December 30, 2014 at 12:26 pm
let me try to explain...........
there is an application that calls a procedure say sp_BatchOrSingle(@ids nvarchar(4000))
so if @id is only one id , we need the application to wait until process ends in the back end.
but lets say if @ids is for multiple ids , we don't want the calling application to wait back end process , since its a batch process. @ids could be '1,2,3,4,5.........'. we want the application to intiate the backend process and user can continue other tasks at the front end.
HOW TO DO THIS?
thanks experts
December 30, 2014 at 2:57 pm
If you want to do it from the back end, I can think of one possibility.
Have your stored procedure add the IDs to a queuing table and process the IDs from the queue. If you only get one ID, you can return after the ID disappears from the queue. If you get more than one ID, then you can just immediately return and let the queuing process take care of everything.
Otherwise, you're going to want to do this from the front end through multi-threading.

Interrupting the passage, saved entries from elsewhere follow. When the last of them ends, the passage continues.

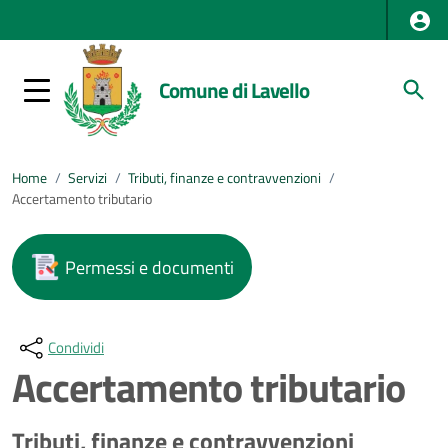
Comune di Lavello
Home
/
Servizi
/
Tributi, finanze e contravvenzioni
/
Accertamento tributario
Permessi e documenti
Condividi
Accertamento tributario
Tributi, finanze e contravvenzioni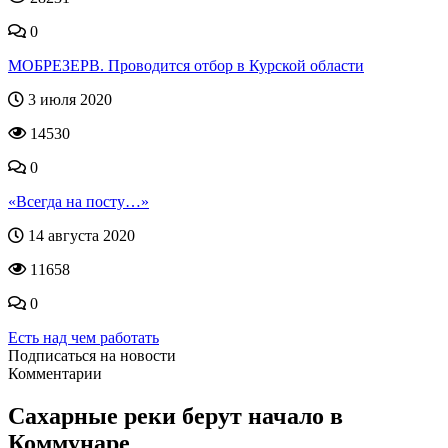
0
МОБРЕЗЕРВ. Проводится отбор в Курской области
3 июля 2020
14530
0
«Всегда на посту…»
14 августа 2020
11658
0
Есть над чем работать
Подписаться на новости
Комментарии
Сахарные реки берут начало в
Коммунаре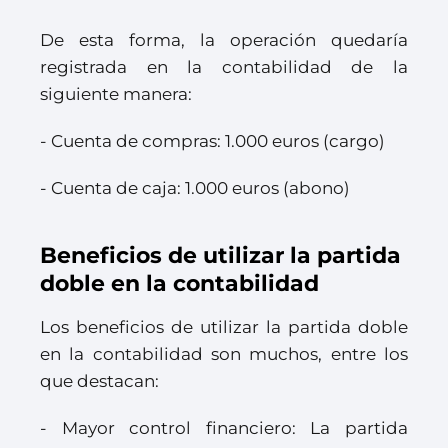
De esta forma, la operación quedaría
registrada en la contabilidad de la
siguiente manera:
- Cuenta de compras: 1.000 euros (cargo)
- Cuenta de caja: 1.000 euros (abono)
Beneficios de utilizar la partida
doble en la contabilidad
Los beneficios de utilizar la partida doble
en la contabilidad son muchos, entre los
que destacan:
- Mayor control financiero: La partida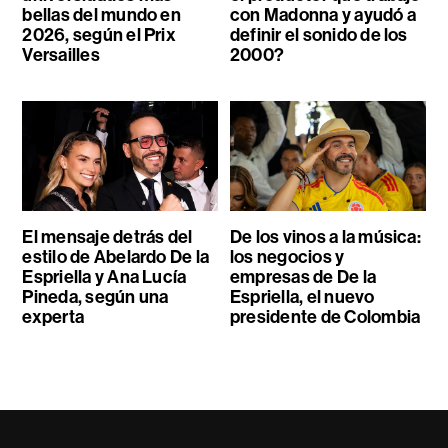
bellas del mundo en
con Madonna y ayudó a
2026, según el Prix
definir el sonido de los
Versailles
2000?
El mensaje detrás del
De los vinos a la música:
estilo de Abelardo De la
los negocios y
Espriella y Ana Lucía
empresas de De la
Pineda, según una
Espriella, el nuevo
experta
presidente de Colombia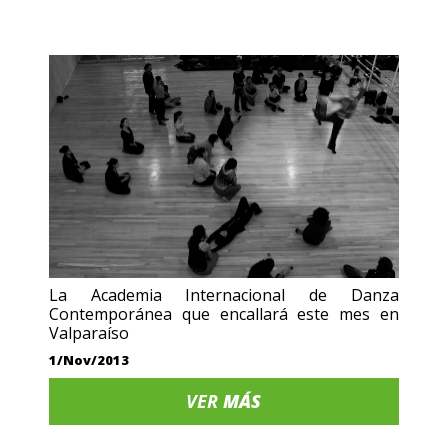
La Academia Internacional de Danza
Contemporánea que encallará este mes en
Valparaíso
1/Nov/2013
VER
MÁS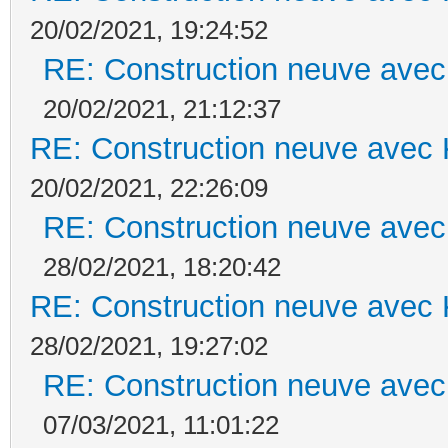
20/02/2021, 19:24:52
RE: Construction neuve avec
20/02/2021, 21:12:37
RE: Construction neuve avec 
20/02/2021, 22:26:09
RE: Construction neuve avec
28/02/2021, 18:20:42
RE: Construction neuve avec 
28/02/2021, 19:27:02
RE: Construction neuve avec
07/03/2021, 11:01:22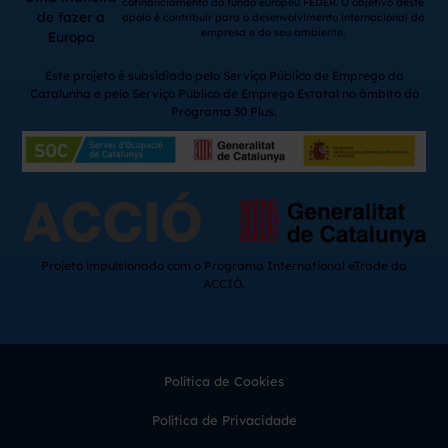
cofinanciamento do fundo europeu FEDER. O objetivo deste
de fazer a
apoio é contribuir para o desenvolvimento internacional da
empresa e do seu ambiente.
Europa
Este projeto é subsidiado pelo Serviço Público de Emprego da
Catalunha e pelo Serviço Público de Emprego Estatal no âmbito do
Programa 30 Plus.
Projeto impulsionado com o Programa International eTrade da
ACCIÓ.
Política de Cookies
Política de Privacidade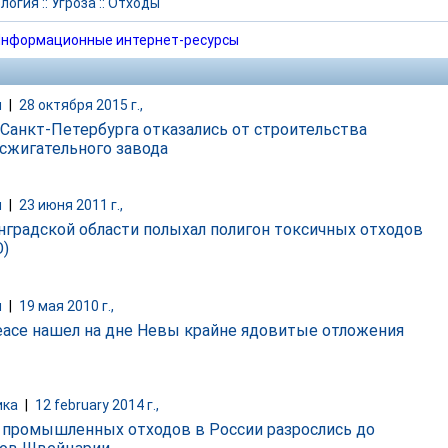
логия
::
Угроза
::
Отходы
нформационные интернет-ресурсы
и
|
28 октября 2015 г.,
 Санкт-Петербурга отказались от строительства
сжигательного завода
и
|
23 июня 2011 г.,
нградской области полыхал полигон токсичных отходов
)
и
|
19 мая 2010 г.,
eace нашел на дне Невы крайне ядовитые отложения
ика
|
12 february 2014 г.,
 промышленных отходов в России разрослись до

December 31, 2014 at 6:37 am
If you get more than one ID, then you can just immediately return and let the queuing process take care of everything.

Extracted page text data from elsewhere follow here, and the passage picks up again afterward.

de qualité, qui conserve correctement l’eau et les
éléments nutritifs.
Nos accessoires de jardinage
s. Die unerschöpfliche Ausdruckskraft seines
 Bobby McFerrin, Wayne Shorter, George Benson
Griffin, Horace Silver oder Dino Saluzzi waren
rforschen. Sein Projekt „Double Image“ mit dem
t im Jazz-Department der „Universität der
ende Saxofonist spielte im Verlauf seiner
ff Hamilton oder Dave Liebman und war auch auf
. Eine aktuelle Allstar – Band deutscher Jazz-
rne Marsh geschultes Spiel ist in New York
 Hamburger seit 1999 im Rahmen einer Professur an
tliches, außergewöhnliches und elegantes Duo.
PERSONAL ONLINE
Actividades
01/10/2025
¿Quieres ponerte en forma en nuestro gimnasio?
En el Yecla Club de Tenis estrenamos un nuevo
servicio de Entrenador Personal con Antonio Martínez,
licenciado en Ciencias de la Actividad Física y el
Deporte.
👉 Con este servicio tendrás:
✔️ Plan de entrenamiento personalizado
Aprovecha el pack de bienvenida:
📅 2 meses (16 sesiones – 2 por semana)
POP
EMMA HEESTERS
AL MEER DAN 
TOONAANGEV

would you elaborate this more,
how can we immediatly return and at the same time procedure executes looping through the ids in Queue table.

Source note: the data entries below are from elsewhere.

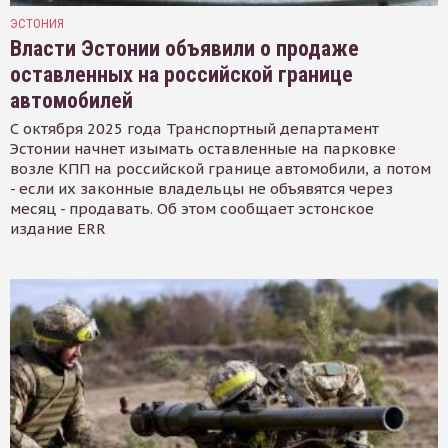
ЭСТОНИЯ
Власти Эстонии объявили о продаже
оставленных на российской границе
автомобилей
С октября 2025 года Транспортный департамент
Эстонии начнет изымать оставленные на парковке
возле КПП на российской границе автомобили, а потом
- если их законные владельцы не объявятся через
месяц - продавать. Об этом сообщает эстонское
издание ERR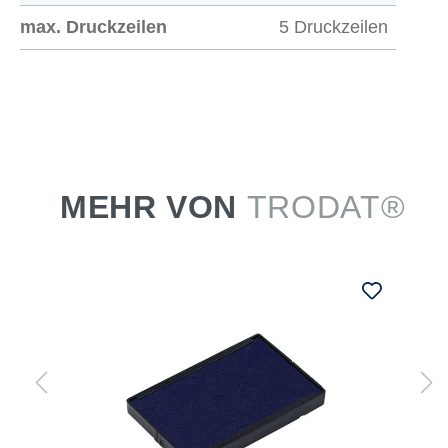
max. Druckzeilen
5 Druckzeilen
MEHR VON
TRODAT®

December 31, 2014 at 7:42 am
At a general conceptual level, here's how a system like that would work. Or at least, this is how I might tackle something like this.
Create a queue table for processing.
Create a process history table, so you have an audit history of what you have processed.
What you want to do is add IDs to your queue table and have those processed. There are different ways of achieving this. You can either have a job run every few seconds to see if there is anything in the queue table to process, or you can put a trigger on the queue table that executes your processing code. (Beware of handling multiple records in your trigger. This gets a lot of people in trouble.)
At the conclusion of the processing routine, you delete the ID from the Queue table and insert it into the process history table.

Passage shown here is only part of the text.